▶ _Saved entries_
-- Opening Marker --
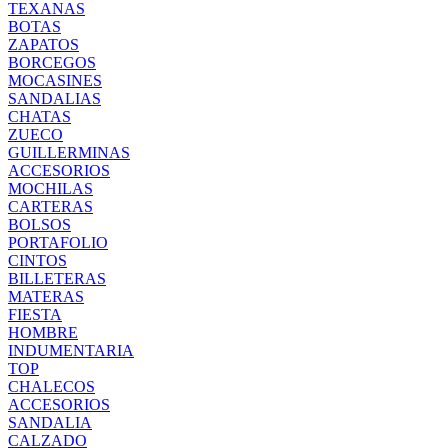
TEXANAS
BOTAS
ZAPATOS
BORCEGOS
MOCASINES
SANDALIAS
CHATAS
ZUECO
GUILLERMINAS
ACCESORIOS
MOCHILAS
CARTERAS
BOLSOS
PORTAFOLIO
CINTOS
BILLETERAS
MATERAS
FIESTA
HOMBRE
INDUMENTARIA
TOP
CHALECOS
ACCESORIOS
SANDALIA
CALZADO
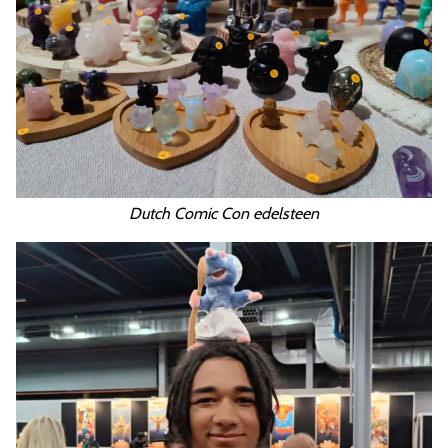
Dutch Comic Con edelsteen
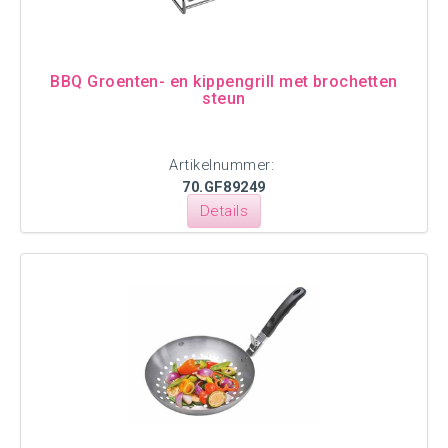
BBQ Groenten- en kippengrill met brochetten
steun
Artikelnummer:
70.GF89249
Details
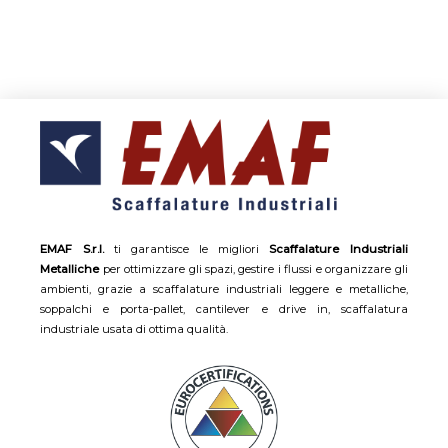
EMAF S.r.l.
ti garantisce le migliori
Scaffalature Industriali
Metalliche
per ottimizzare gli spazi, gestire i flussi e organizzare gli
ambienti, grazie a scaffalature industriali leggere e metalliche,
soppalchi e porta-pallet, cantilever e drive in, scaffalatura
industriale usata di ottima qualità.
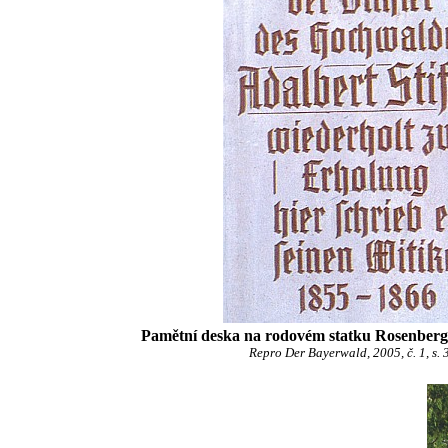
Pamětní deska na rodovém statku Rosenberger
Repro Der Bayerwald, 2005, č. 1, s. 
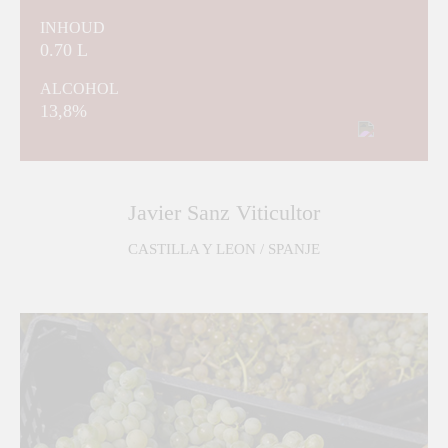
INHOUD
0.70 L
ALCOHOL
13,8%
Javier Sanz Viticultor
CASTILLA Y LEON / SPANJE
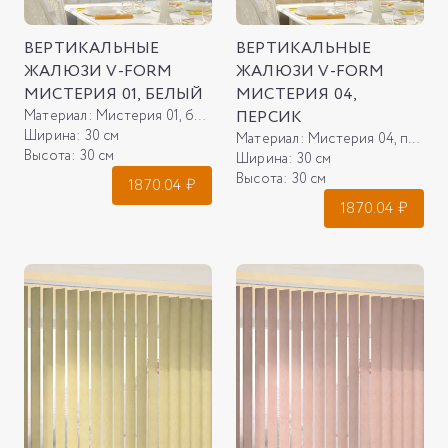
ВЕРТИКАЛЬНЫЕ
ВЕРТИКАЛЬНЫЕ
ЖАЛЮЗИ V-FORM
ЖАЛЮЗИ V-FORM
МИСТЕРИЯ 01, БЕЛЫЙ
МИСТЕРИЯ 04,
Материал:
Мистерия 01, белый
ПЕРСИК
Ширина:
30 см
Материал:
Мистерия 04, персик
Высота:
30 см
Ширина:
30 см
Высота:
30 см
1870.04
₽
1870.04
₽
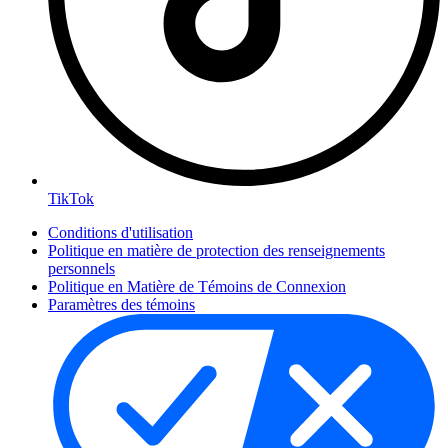
TikTok
Conditions d'utilisation
Politique en matière de protection des renseignements
personnels
Politique en Matière de Témoins de Connexion
Paramètres des témoins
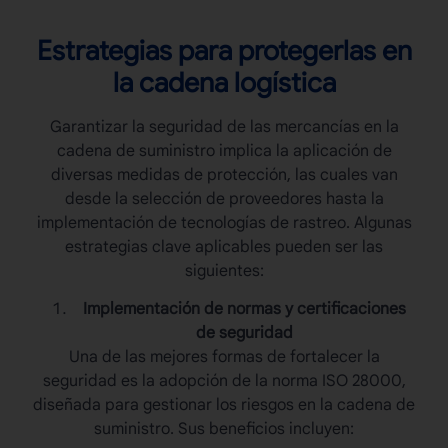
Estrategias para protegerlas en
la cadena logística
Garantizar la seguridad de las
mercancías
en la
cadena de suministro implica la aplicación de
diversas medidas de protección, las cuales van
desde la selección de proveedores hasta la
implementación de tecnologías de rastreo. Algunas
estrategias clave aplicables pueden ser las
siguientes:
Implementación de normas y certificaciones
de seguridad
Una de las mejores formas de fortalecer la
seguridad es la adopción de la norma ISO 28000,
diseñada para gestionar los riesgos en la cadena de
suministro. Sus beneficios incluyen:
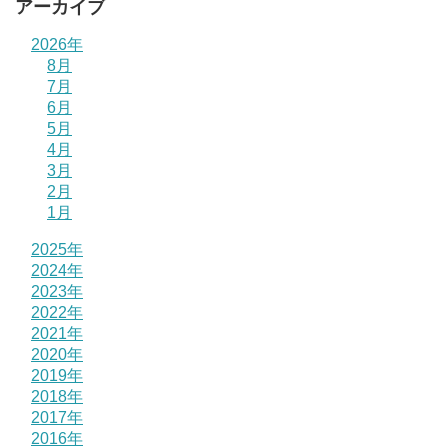
アーカイブ
2026年
8月
7月
6月
5月
4月
3月
2月
1月
2025年
2024年
2023年
2022年
2021年
2020年
2019年
2018年
2017年
2016年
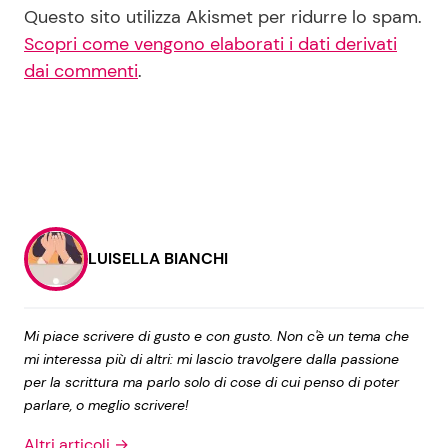
Questo sito utilizza Akismet per ridurre lo spam.
Scopri come vengono elaborati i dati derivati
dai commenti
.
LUISELLA BIANCHI
Mi piace scrivere di gusto e con gusto. Non c'è un tema che
mi interessa più di altri: mi lascio travolgere dalla passione
per la scrittura ma parlo solo di cose di cui penso di poter
parlare, o meglio scrivere!
Altri articoli →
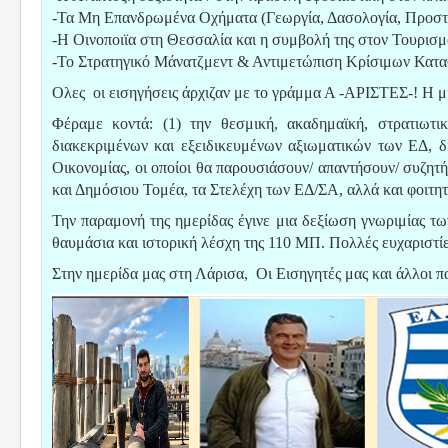
-Τα Μη Επανδρωμένα Οχήματα (Γεωργία, Δασολογία, Προστασ
-Η Οινοποιϊα στη Θεσσαλία και η συμβολή της στον Τουρισμ
-Το Στρατηγικό Μάνατζμεντ & Αντιμετώπιση Κρίσιμων Κατ
Ολες οι εισηγήσεις άρχιζαν με το γράμμα Α -ΑΡΙΣΤΕΣ-! Η μι
Φέραμε κοντά: (1) την θεσμική, ακαδημαϊκή, στρατιωτικ
διακεκριμένων και εξειδικευμένων αξιωματικών των ΕΔ, δ
Οικονομίας, οι οποίοι θα παρουσιάσουν/ απαντήσουν/ συζητή
και Δημόσιου Τομέα, τα Στελέχη των ΕΔ/ΣΑ, αλλά και φοιτητ
Την παραμονή της ημερίδας έγινε μια δεξίωση γνωριμίας τω
θαυμάσια και ιστορική λέσχη της 110 ΜΠ. Πολλές ευχαριστίε
Στην ημερίδα μας στη Λάρισα,
Οι Εισηγητές μας και άλλοι πα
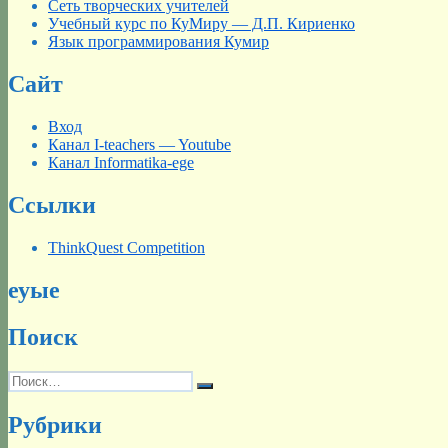
Сеть творческих учителей
Учебный курс по КуМиру — Д.П. Кириенко
Язык программирования Кумир
Сайт
Вход
Канал I-teachers — Youtube
Канал Informatika-ege
Ссылки
ThinkQuest Competition
еуые
Поиск
Искать:
Поиск
Рубрики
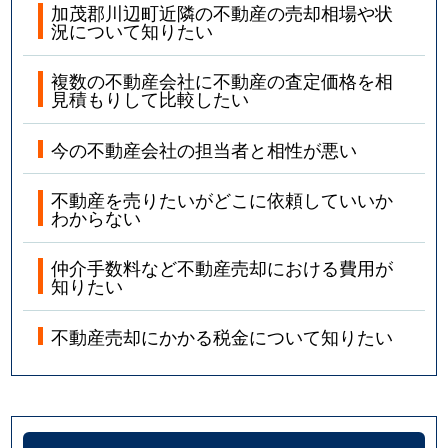
加茂郡川辺町近隣の不動産の売却相場や状
況について知りたい
複数の不動産会社に不動産の査定価格を相
見積もりして比較したい
今の不動産会社の担当者と相性が悪い
不動産を売りたいがどこに依頼していいか
わからない
仲介手数料など不動産売却における費用が
知りたい
不動産売却にかかる税金について知りたい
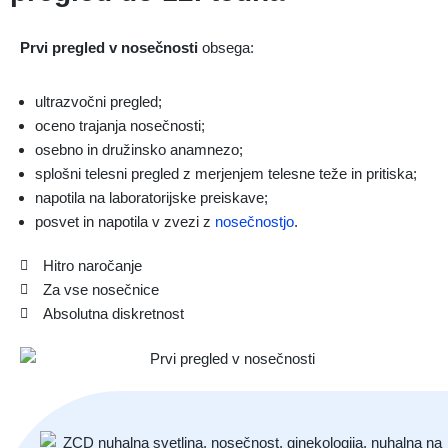
Prvi pregled v nosečnosti
obsega:
ultrazvočni pregled;
oceno trajanja nosečnosti;
osebno in družinsko anamnezo;
splošni telesni pregled z merjenjem telesne teže in pritiska;
napotila na laboratorijske preiskave;
posvet in napotila v zvezi z
nosečnostjo
.
Hitro naročanje
Za vse nosečnice
Absolutna diskretnost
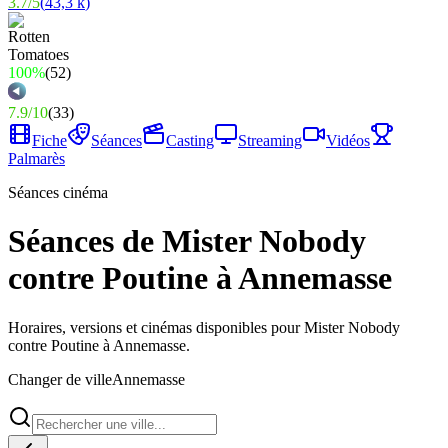
3.7
/
5
(
43,3 k
)
100%
(
52
)
7.9
/
10
(
33
)
Fiche
Séances
Casting
Streaming
Vidéos
Palmarès
Séances cinéma
Séances de Mister Nobody
contre Poutine à Annemasse
Horaires, versions et cinémas disponibles pour Mister Nobody
contre Poutine à Annemasse.
Changer de ville
Annemasse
-- Closing Marker --
▶ _What the task requires_
Set down the records again verbatim, with no pictures.

▶ _Result of this exercise_
TEXANAS
BOTAS
ZAPATOS
BORCEGOS
MOCASINES
SANDALIAS
CHATAS
ZUECO
GUILLERMINAS
ACCESORIOS
MOCHILAS
CARTERAS
BOLSOS
PORTAFOLIO
CINTOS
BILLETERAS
MATERAS
FIESTA
HOMBRE
INDUMENTARIA
TOP
CHALECOS
ACCESORIOS
SANDALIA
CALZADO
Dutch Comic Con edelsteen
BBQ Groenten- en kippengrill met brochetten
steun
Artikelnummer:
70.GF89249
Details
EMAF S.r.l.
ti garantisce le migliori
Scaffalature Industriali
Metalliche
per ottimizzare gli spazi, gestire i flussi e organizzare gli
ambienti, grazie a scaffalature industriali leggere e metalliche,
soppalchi e porta-pallet, cantilever e drive in, scaffalatura
industriale usata di ottima qualità.
Pamětní deska na rodovém statku Rosenberger
Repro Der Bayerwald, 2005, č. 1, s. 
INHOUD
0.70 L
ALCOHOL
13,8%
Javier Sanz Viticultor
CASTILLA Y LEON / SPANJE
ВЕРТИКАЛЬНЫЕ
ВЕРТИКАЛЬНЫЕ
ЖАЛЮЗИ V-FORM
ЖАЛЮЗИ V-FORM
МИСТЕРИЯ 01, БЕЛЫЙ
МИСТЕРИЯ 04,
Материал:
Мистерия 01, белый
ПЕРСИК
Ширина:
30 см
Материал:
Мистерия 04, персик
Высота:
30 см
Ширина:
30 см
Высота:
30 см
1870.04
₽
1870.04
₽
TikTok
Conditions d'utilisation
Politique en matière de protection des renseignements
personnels
Politique en Matière de Témoins de Connexion
Paramètres des témoins
Estrategias para protegerlas en
la cadena logística
Garantizar la seguridad de las
mercancías
en la
cadena de suministro implica la aplicación de
diversas medidas de protección, las cuales van
desde la selección de proveedores hasta la
implementación de tecnologías de rastreo. Algunas
estrategias clave aplicables pueden ser las
siguientes:
Implementación de normas y certificaciones
de seguridad
Una de las mejores formas de fortalecer la
seguridad es la adopción de la norma ISO 28000,
diseñada para gestionar los riesgos en la cadena de
suministro. Sus beneficios incluyen:
アーカイブ
2026年
8月
7月
6月
5月
4月
3月
2月
1月
2025年
2024年
2023年
2022年
2021年
2020年
2019年
2018年
2017年
2016年
Questo sito utilizza Akismet per ridurre lo spam.
Scopri come vengono elaborati i dati derivati
dai commenti
.
LUISELLA BIANCHI
Mi piace scrivere di gusto e con gusto. Non c'è un tema che
mi interessa più di altri: mi lascio travolgere dalla passione
per la scrittura ma parlo solo di cose di cui penso di poter
parlare, o meglio scrivere!
Altri articoli →
-Τα Μη Επανδρωμένα Οχήματα (Γεωργία, Δασολογία, Προστασ
-Η Οινοποιϊα στη Θεσσαλία και η συμβολή της στον Τουρισμ
-Το Στρατηγικό Μάνατζμεντ & Αντιμετώπιση Κρίσιμων Κατ
Ολες οι εισηγήσεις άρχιζαν με το γράμμα Α -ΑΡΙΣΤΕΣ-! Η μι
Φέραμε κοντά: (1) την θεσμική, ακαδημαϊκή, στρατιωτικ
διακεκριμένων και εξειδικευμένων αξιωματικών των ΕΔ, δ
Οικονομίας, οι οποίοι θα παρουσιάσουν/ απαντήσουν/ συζητή
και Δημόσιου Τομέα, τα Στελέχη των ΕΔ/ΣΑ, αλλά και φοιτητ
Την παραμονή της ημερίδας έγινε μια δεξίωση γνωριμίας τω
θαυμάσια και ιστορική λέσχη της 110 ΜΠ. Πολλές ευχαριστίε
Στην ημερίδα μας στη Λάρισα,
Οι Εισηγητές μας και άλλοι πα
Сеть творческих учителей
Учебный курс по КуМиру — Д.П. Кириенко
Язык программирования Кумир
Сайт
Вход
Канал I-teachers — Youtube
Канал Informatika-ege
Ссылки
ThinkQuest Competition
еуые
Поиск
Искать:
Поиск
Рубрики
加茂郡川辺町近隣の不動産の売却相場や状
況について知りたい
複数の不動産会社に不動産の査定価格を相
見積もりして比較したい
今の不動産会社の担当者と相性が悪い
不動産を売りたいがどこに依頼していいか
わからない
仲介手数料など不動産売却における費用が
知りたい
不動産売却にかかる税金について知りたい
Prvi pregled v nosečnosti
obsega:
ultrazvočni pregled;
oceno trajanja nosečnosti;
osebno in družinsko anamnezo;
splošni telesni pregled z merjenjem telesne teže in pritiska;
napotila na laboratorijske preiskave;
posvet in napotila v zvezi z
nosečnostjo
.
Hitro naročanje
Za vse nosečnice
Absolutna diskretnost
3.7
/
5
(
43,3 k
)
100%
(
52
)
7.9
/
10
(
33
)
Fiche
Séances
Casting
Streaming
Vidéos
Palmarès
Séances cinéma
Séances de Mister Nobody
contre Poutine à Annemasse
Horaires, versions et cinémas disponibles pour Mister Nobody
contre Poutine à Annemasse.
Changer de ville
Annemasse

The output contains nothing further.